The lawsuits challenge Citizens’ use of a state law enacted in 2023 that allows it to require new and renewing customers to accept the DOAH policy provision. That provision allows Citizens to divert claims disputes from the court system, where judges and juries decide outcomes, to a group of appointed administrative law judges who the lawsuits claim rule overwhelmingly in Citizens’ favor.
One of the class action complaints, filed on Aug. 27 in Seminole County on behalf of lead plaintiff Jamie Alverio, a Sanford resident, seeks to void all settlements agreed to by Citizens customers prior to DOAH hearings.
DOAH’s website shows that more than 1,200 of 1,670 cases diverted to the DOAH court since 2024 have been dismissed without a hearing.
Alverio agreed to settle her DOAH claim after Citizens declined, following Hurricane Milton last October, to cover damage to her home that she blamed on the storm.
The lawsuit claims that policyholders were “coerced” into agreeing to the settlements after Citizens “forced them into the proceedings” and argues that they should be voided because the DOAH process is unconstitutional.
“Contracts or releases obtained through unconstitutional processes are unenforceable,” the suit states.
Citizens spokesman Michael Peltier declined to comment on the lawsuits beyond stating, “State law specifically authorizes the DOAH process, and we believe that the law is constitutional.”
The lawsuit argues that the Legislature amended Citizens’ enabling statute by permitting the company to apply the provision without providing reductions in premiums that private-market insurers must offer.
Citizens told the South Florida Sun Sentinel in July that it settles about 30% of cases with payments of $30,000 or more after the company discovers evidence that supports reversing its initial claim denial or payment offer.
But plaintiff’s attorneys argue that the system is rigged in Citizens’ favor. Unlike Citizens, which has come to rely on the arbitration tool to fast-track dispute resolutions, policyholders rarely invoke arbitration, they say.
“Most of the plaintiff’s attorneys in this industry feel that this [requirement] was just shoved down these homeowners’ throats without any ability to negotiate with Citizens as an insurer of last resort,” Edgar Kelly, founding partner of Kelly Law Offices LLC, one of two law firms behind the class action suits, said in an interview.
Citizens sends disputes to DOAH after a plaintiff files a notice of intent to initiate litigation, plaintiff’s attorneys say. Citizens then proposes settling the disputes with offers of judgment of $250 or $500, according to the attorneys.
If the policyholder refuses the offer, the case advances to a hearing. Policyholders who lose at the hearing could face orders to pay Citizens’ legal fees, often totaling thousands of dollars, DOAH data shows.

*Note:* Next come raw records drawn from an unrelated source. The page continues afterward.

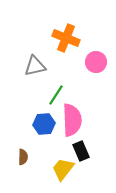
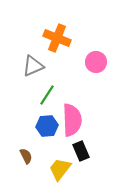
orange cross: moved 9 px left
gray triangle: moved 2 px left; rotated 10 degrees counterclockwise
green line: moved 9 px left
blue hexagon: moved 3 px right, 2 px down
brown semicircle: moved 3 px right, 1 px up; rotated 28 degrees counterclockwise
yellow trapezoid: moved 3 px left
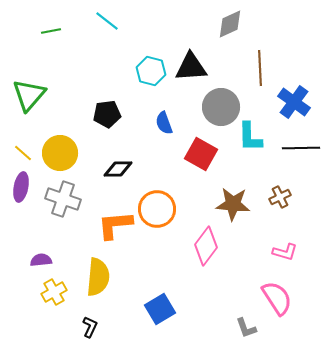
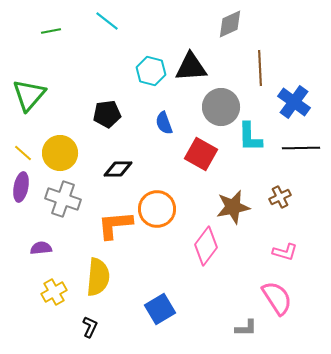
brown star: moved 3 px down; rotated 16 degrees counterclockwise
purple semicircle: moved 12 px up
gray L-shape: rotated 70 degrees counterclockwise
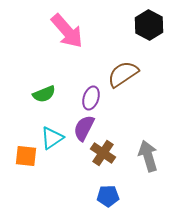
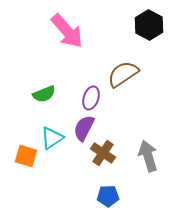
orange square: rotated 10 degrees clockwise
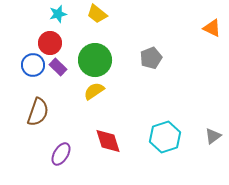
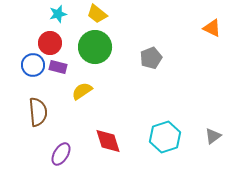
green circle: moved 13 px up
purple rectangle: rotated 30 degrees counterclockwise
yellow semicircle: moved 12 px left
brown semicircle: rotated 24 degrees counterclockwise
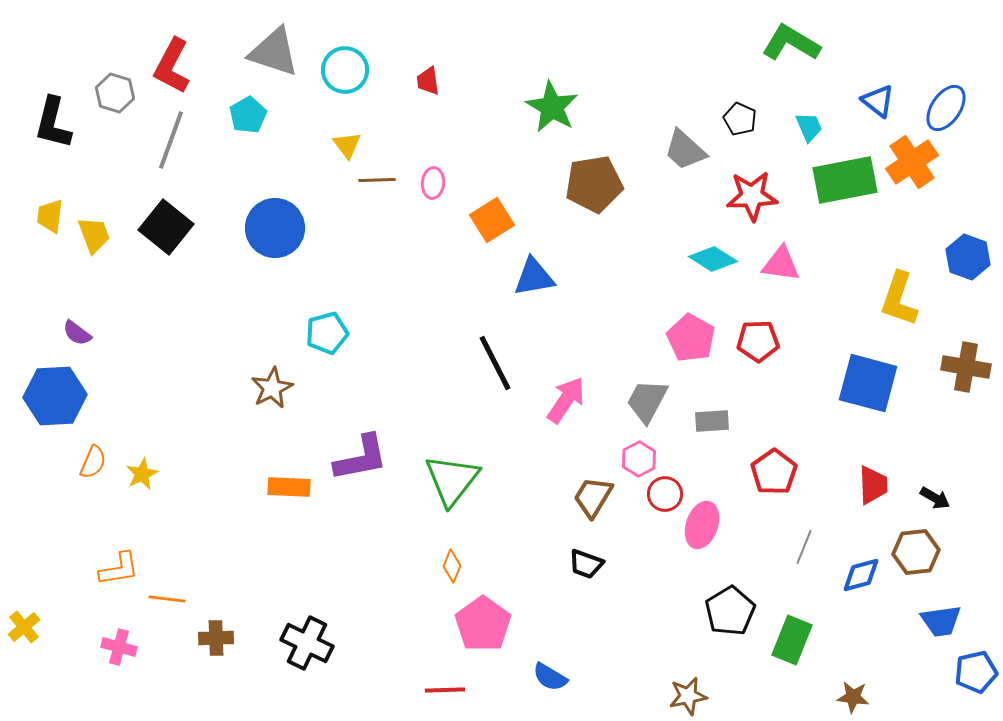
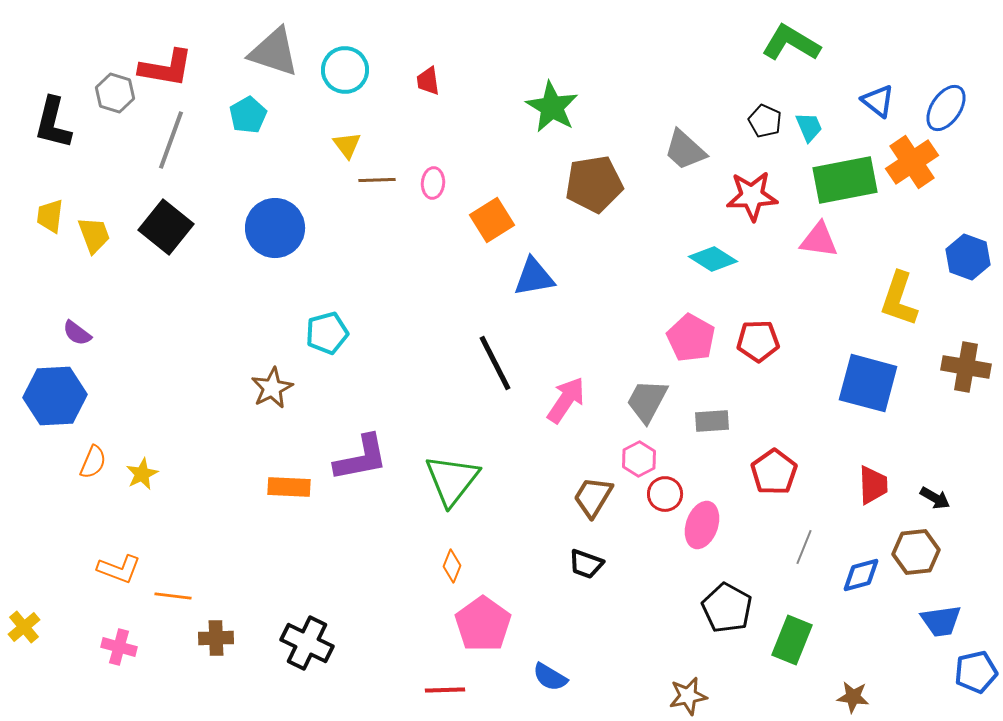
red L-shape at (172, 66): moved 6 px left, 2 px down; rotated 108 degrees counterclockwise
black pentagon at (740, 119): moved 25 px right, 2 px down
pink triangle at (781, 264): moved 38 px right, 24 px up
orange L-shape at (119, 569): rotated 30 degrees clockwise
orange line at (167, 599): moved 6 px right, 3 px up
black pentagon at (730, 611): moved 3 px left, 3 px up; rotated 12 degrees counterclockwise
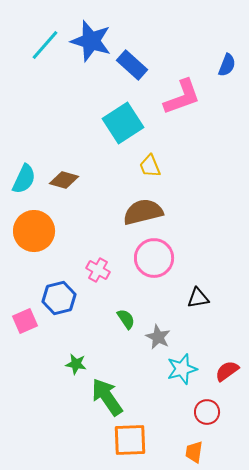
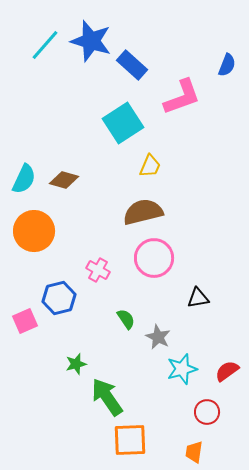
yellow trapezoid: rotated 135 degrees counterclockwise
green star: rotated 25 degrees counterclockwise
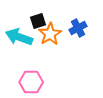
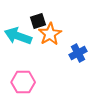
blue cross: moved 25 px down
cyan arrow: moved 1 px left, 1 px up
pink hexagon: moved 8 px left
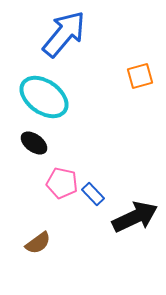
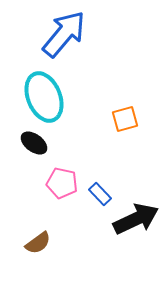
orange square: moved 15 px left, 43 px down
cyan ellipse: rotated 33 degrees clockwise
blue rectangle: moved 7 px right
black arrow: moved 1 px right, 2 px down
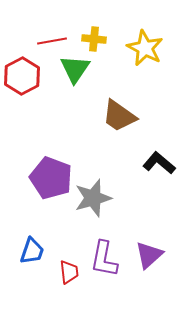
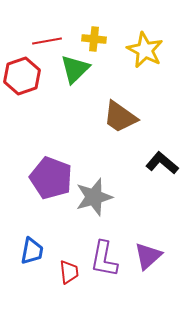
red line: moved 5 px left
yellow star: moved 2 px down
green triangle: rotated 12 degrees clockwise
red hexagon: rotated 9 degrees clockwise
brown trapezoid: moved 1 px right, 1 px down
black L-shape: moved 3 px right
gray star: moved 1 px right, 1 px up
blue trapezoid: rotated 8 degrees counterclockwise
purple triangle: moved 1 px left, 1 px down
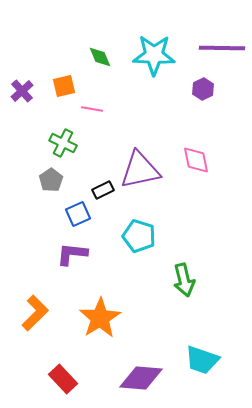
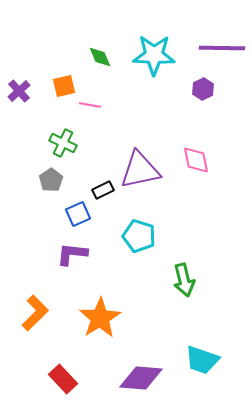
purple cross: moved 3 px left
pink line: moved 2 px left, 4 px up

Policyholders who refuse offers of judgment but withdraw their complaints before or at the hearing also face orders to pay Citizens’ legal fees, the data shows.
Peltier told the Sun Sentinel in July that the company must file separate actions in circuit courts to enforce DOAH judges’ legal fee orders, which it has not yet done “but reserves the right to do so in the future.” Still, Peltier said the company expects losing plaintiffs to pay fees as ordered by DOAH courts.
The second of the two complaints was filed Monday in Miami-Dade circuit court on behalf of policyholders who lost their cases in DOAH hearings. A Hialeah home owned by the lead plaintiffs, Idelmis and Jesus Martinez, sustained damage during Hurricane Milton but Citizens refused to pay, the suit states, adding that the couple lost in an arbitration hearing.
Of 62 rulings by DOAH judges since 2024, Citizens has prevailed in 59 of them, a review of cases on the DOAH website by the Sun Sentinel shows.
The suit claims that the DOAH system prevents plaintiffs from requesting evidence, raising motions or seeking judicial review.
The two lawsuits, filed by Moreno Perdomo PLLC and Kelly Law Offices PLLC, both of Miami, seek a declaration that the mandatory arbitration law is unconstitutional. They also seek a declaratory judgment voiding all settlements and/or rulings against DOAH plaintiffs, and restoration of their rights to pursue claims in Florida courts.